Une dizaine de Klikiss l’attendaient dans la salle, prêts au combat. Plusieurs ennemis gisaient sur le sol, et des ouvriers étaient occupés à démanteler et charrier leurs cadavres. Derrière, le guerrier le talonnait avec force cliquetis et sifflements. Lorsque les gardes de la salle convergèrent sur lui, Davlin fit sauter la sécurité de la grenade, bloqua le retardateur sur trois secondes, et lança l’engin dans la salle.
Il mémorisa le chemin qu’il avait à parcourir, et serra les paupières. Il n’avait qu’à atteindre le mur du transportail. Le dos en sang, il compta jusqu’à trois, et commença à courir avant même que le flash se déclenche. Celui-ci refoula les créatures, et quand Davlin rouvrit les yeux, des taches lumineuses dansaient sur sa cornée, occultant les bords de sa vision de façon inquiétante. Les élancements de sa blessure à l’épaule étaient épouvantables. Les Klikiss exsudaient-ils une espèce de poison ? Il sentait le sang s’écouler dans son dos, le long de ses jambes…

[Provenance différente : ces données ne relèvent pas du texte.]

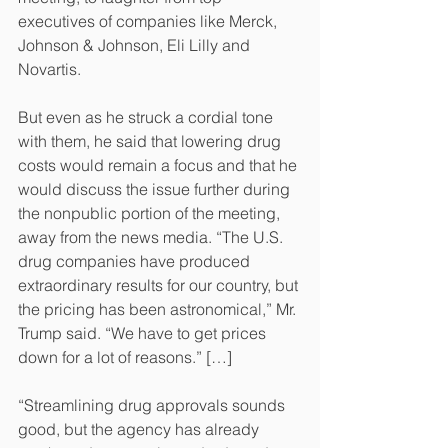
executives of companies like Merck, 
Johnson & Johnson, Eli Lilly and 
Novartis.
But even as he struck a cordial tone 
with them, he said that lowering drug 
costs would remain a focus and that he 
would discuss the issue further during 
the nonpublic portion of the meeting, 
away from the news media. “The U.S. 
drug companies have produced 
extraordinary results for our country, but 
the pricing has been astronomical,” Mr. 
Trump said. “We have to get prices 
down for a lot of reasons.” […]
“Streamlining drug approvals sounds 
good, but the agency has already 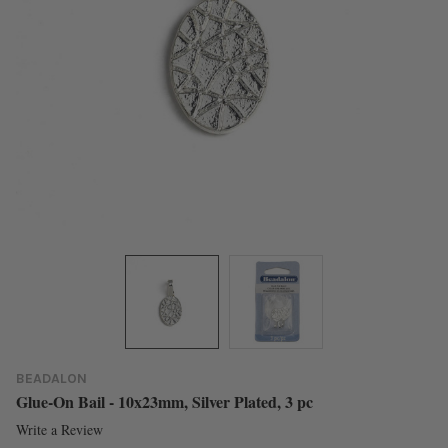
BEADALON
Glue-On Bail - 10x23mm, Silver Plated, 3 pc
Write a Review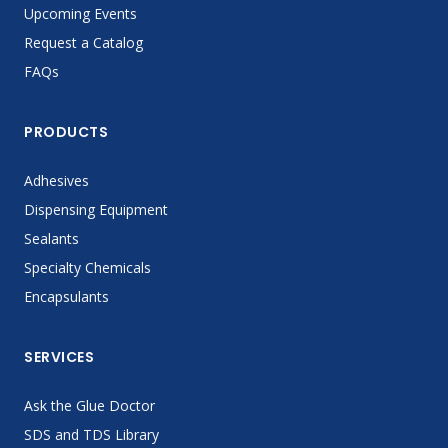
Upcoming Events
Request a Catalog
FAQs
PRODUCTS
Adhesives
Dispensing Equipment
Sealants
Specialty Chemicals
Encapsulants
SERVICES
Ask the Glue Doctor
SDS and TDS Library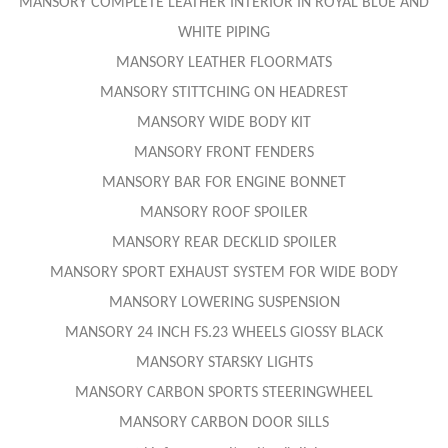
MANSORY COMPLETE LEATHER INTERIOR IN ROYAL BLUE AND
WHITE PIPING
MANSORY LEATHER FLOORMATS
MANSORY STITTCHING ON HEADREST
MANSORY WIDE BODY KIT
MANSORY FRONT FENDERS
MANSORY BAR FOR ENGINE BONNET
MANSORY ROOF SPOILER
MANSORY REAR DECKLID SPOILER
MANSORY SPORT EXHAUST SYSTEM FOR WIDE BODY
MANSORY LOWERING SUSPENSION
MANSORY 24 INCH FS.23 WHEELS GlOSSY BLACK
MANSORY STARSKY LIGHTS
MANSORY CARBON SPORTS STEERINGWHEEL
MANSORY CARBON DOOR SILLS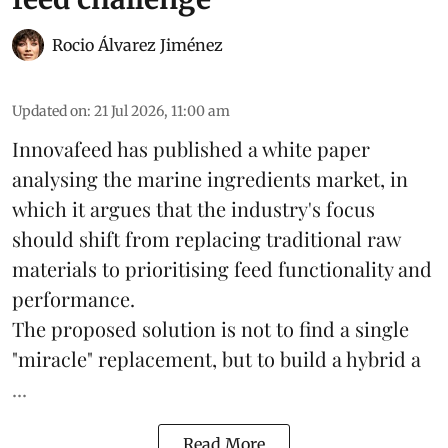
Rocio Álvarez Jiménez
Updated on
:
21 Jul 2026, 11:00 am
Innovafeed has published a white paper
analysing the
marine ingredients
market, in
which it argues that the industry's focus
should shift from replacing traditional raw
materials to prioritising feed functionality and
performance.
The proposed solution is not to find a single
"miracle" replacement, but to build a hybrid a
...
Read More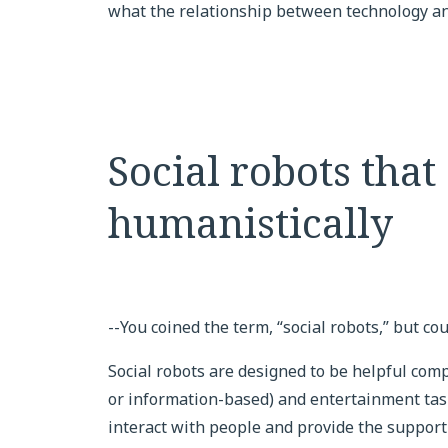
what the relationship between technology and
Social robots that
humanistically
--You coined the term, “social robots,” but cou
Social robots are designed to be helpful comp
or information-based) and entertainment task
interact with people and provide the support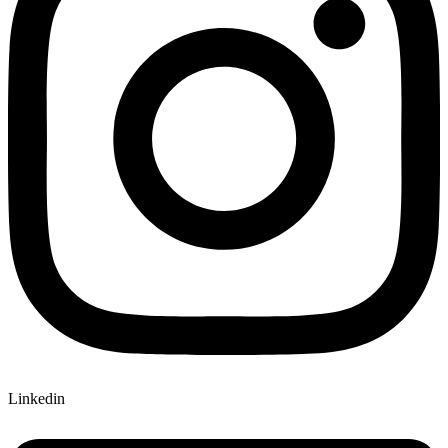
Linkedin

Il parvint enfin à la fenêtre de pierre. Celle-ci semblait lui faire signe. Il plaqua ses mains à la surface, mais elle demeura solide. Il leva le bras pour sélectionner un carreau de coordonnées – n’importe lequel – et entendit les Klikiss s’avancer. La grenade ne les avait pas étourdis aussi longtemps qu’il l’avait espéré.
Sitôt que Davlin eut enfoncé un carreau, le transportail se mit à chatoyer. Il n’y avait aucun moyen de savoir de quel monde il s’agissait, mais en cet instant, l’homme n’en avait cure. Il se jeta contre la surface.
L’un des Klikiss lui saisit la jambe. Les pinces acérées percèrent sa cuisse, la crochetant pour le tirer en arrière. Davlin tenta désespérément d’agripper le cadre du transportail. Un autre guerrier fondit sur lui, lui saisit le bras et l’arracha du passage de pierre.
Davlin cria et se débattit avec acharnement, en vain. Les pinces fendirent la chair de ses bras, tandis qu’une patte crevait son flanc, entre les côtes. Il saignait copieusement, et était en trop mauvais état pour leur infliger la moindre blessure.
Les guerriers klikiss le retournèrent et le traînèrent, laissant une large trace de sang sur le sol. Davlin aperçut deux accouplants qui arrivaient dans la salle. Ils bloquaient le passage. Il n’avait plus nulle part où aller.